Tuesday, October 21, 2014 - 11:00
Dr. Michael Messer, PhD in Mathematics (Goethe University, Frankfurt, Germany)
Room 4192, Earth Sciences Building (2207 Main Mall)
Speaker Bio
Dr. Michael Messer completed his doctorate in Mathematics with specialization in Statistics at the department of Computer Science and Mathematics at Goethe University Frankfurt, Germany. His thesis was supervised by Prof. Gaby Schneider and reported by Prof. Anton Wakolbinger (both Frankfurt) and Prof. Roland Fried from Dortmund.

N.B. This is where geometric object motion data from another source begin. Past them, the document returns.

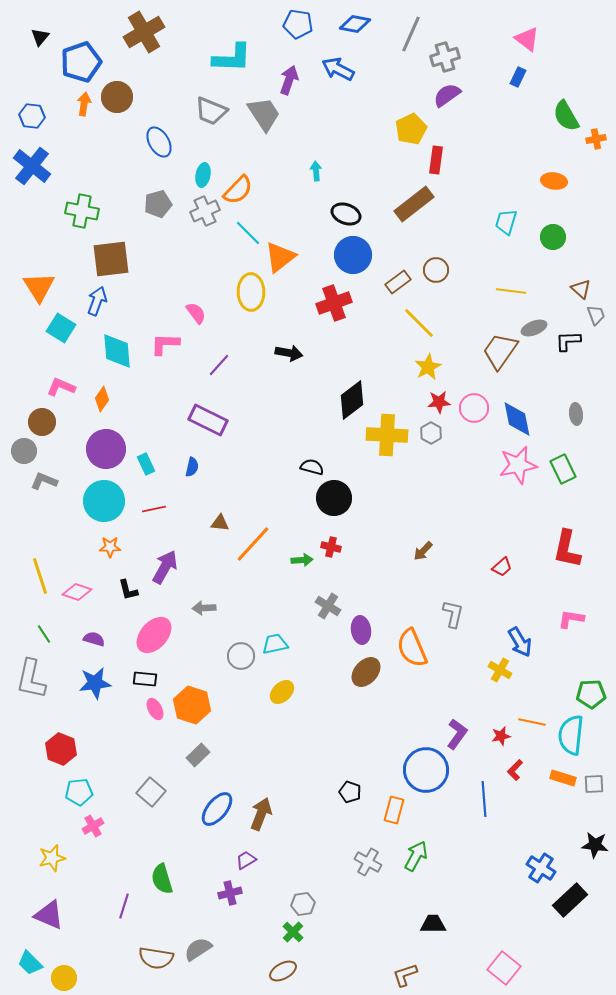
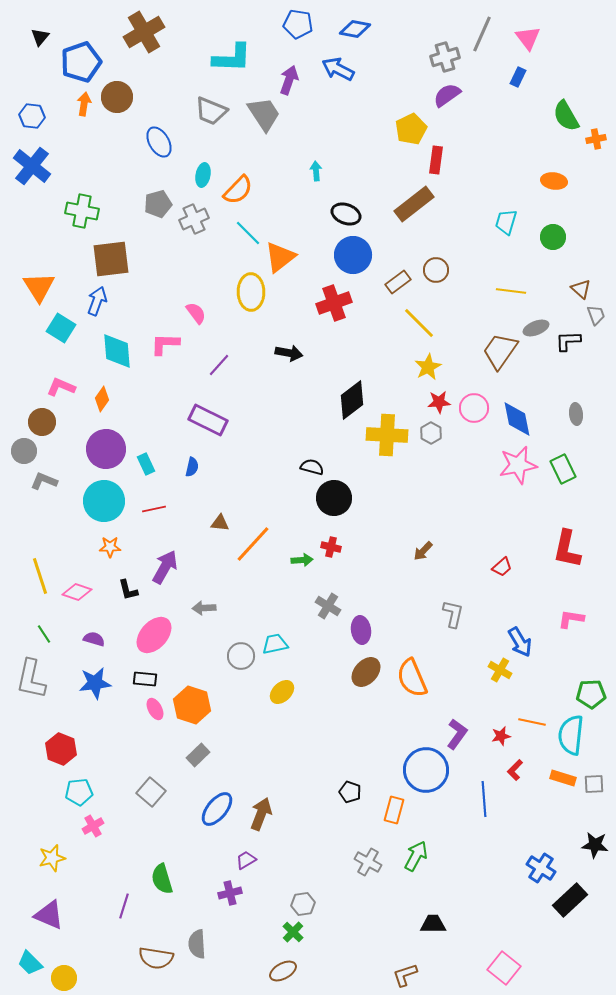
blue diamond at (355, 24): moved 5 px down
gray line at (411, 34): moved 71 px right
pink triangle at (527, 39): moved 1 px right, 1 px up; rotated 16 degrees clockwise
gray cross at (205, 211): moved 11 px left, 8 px down
gray ellipse at (534, 328): moved 2 px right
orange semicircle at (412, 648): moved 30 px down
gray semicircle at (198, 949): moved 1 px left, 5 px up; rotated 60 degrees counterclockwise
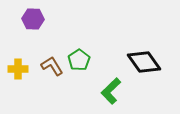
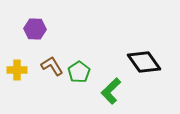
purple hexagon: moved 2 px right, 10 px down
green pentagon: moved 12 px down
yellow cross: moved 1 px left, 1 px down
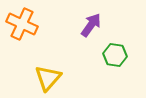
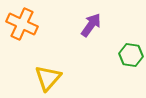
green hexagon: moved 16 px right
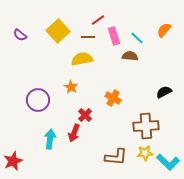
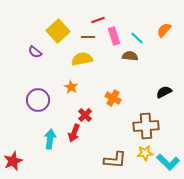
red line: rotated 16 degrees clockwise
purple semicircle: moved 15 px right, 17 px down
brown L-shape: moved 1 px left, 3 px down
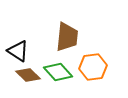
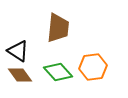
brown trapezoid: moved 9 px left, 9 px up
brown diamond: moved 8 px left; rotated 10 degrees clockwise
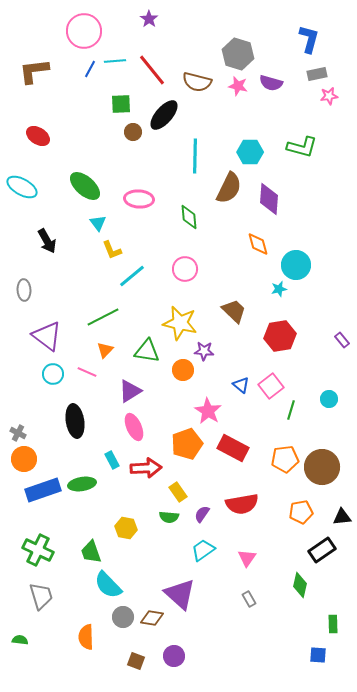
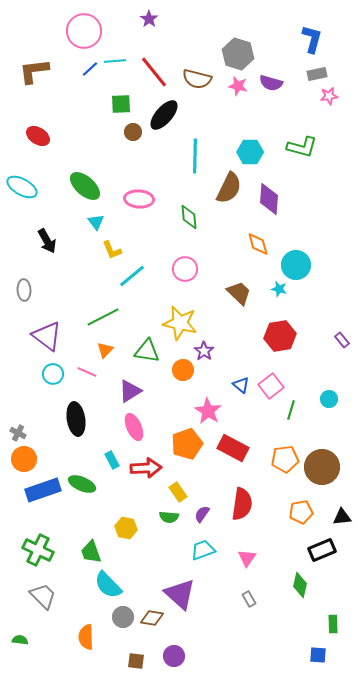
blue L-shape at (309, 39): moved 3 px right
blue line at (90, 69): rotated 18 degrees clockwise
red line at (152, 70): moved 2 px right, 2 px down
brown semicircle at (197, 82): moved 3 px up
cyan triangle at (98, 223): moved 2 px left, 1 px up
cyan star at (279, 289): rotated 28 degrees clockwise
brown trapezoid at (234, 311): moved 5 px right, 18 px up
purple star at (204, 351): rotated 30 degrees clockwise
black ellipse at (75, 421): moved 1 px right, 2 px up
green ellipse at (82, 484): rotated 32 degrees clockwise
red semicircle at (242, 504): rotated 72 degrees counterclockwise
cyan trapezoid at (203, 550): rotated 15 degrees clockwise
black rectangle at (322, 550): rotated 12 degrees clockwise
gray trapezoid at (41, 596): moved 2 px right; rotated 28 degrees counterclockwise
brown square at (136, 661): rotated 12 degrees counterclockwise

The research was conducted in collaboration with neuroscientists in an interdisciplinary research project for the investigation of neuronal disorders (NeFF - Neuronal Coordination Research Focus Frankfurt). He developed statistical techniques for the analysis of neuronal spike trains. The main paper was recently accepted for publication at The Annals of Applied Statistics.
Abstract
Nonstationarity of the event rate is a persistent problem in modeling time series of events, such as neuronal spike trains. Motivated by a variety of patterns in neurophysiological spike train recordings, we define a general class of renewal processes. This class is used to test the null hypothesis of stationary rate versus a wide alternative of renewal processes with finitely many rate changes (change points). Our test extends ideas from the filtered derivative approach by using multiple moving windows simultaneously. We also develop a multiple filter algorithm, which can be used when the null hypothesis is rejected in order to estimate the number and location of change points. We analyze the benefits of multiple filtering and its increased detection probability as compared to a single window approach. Application to spike trains recorded from dopamine midbrain neurons of anesthetized mice illustrates the relevance of the proposed techniques as preprocessing steps for methods that assume rate stationarity.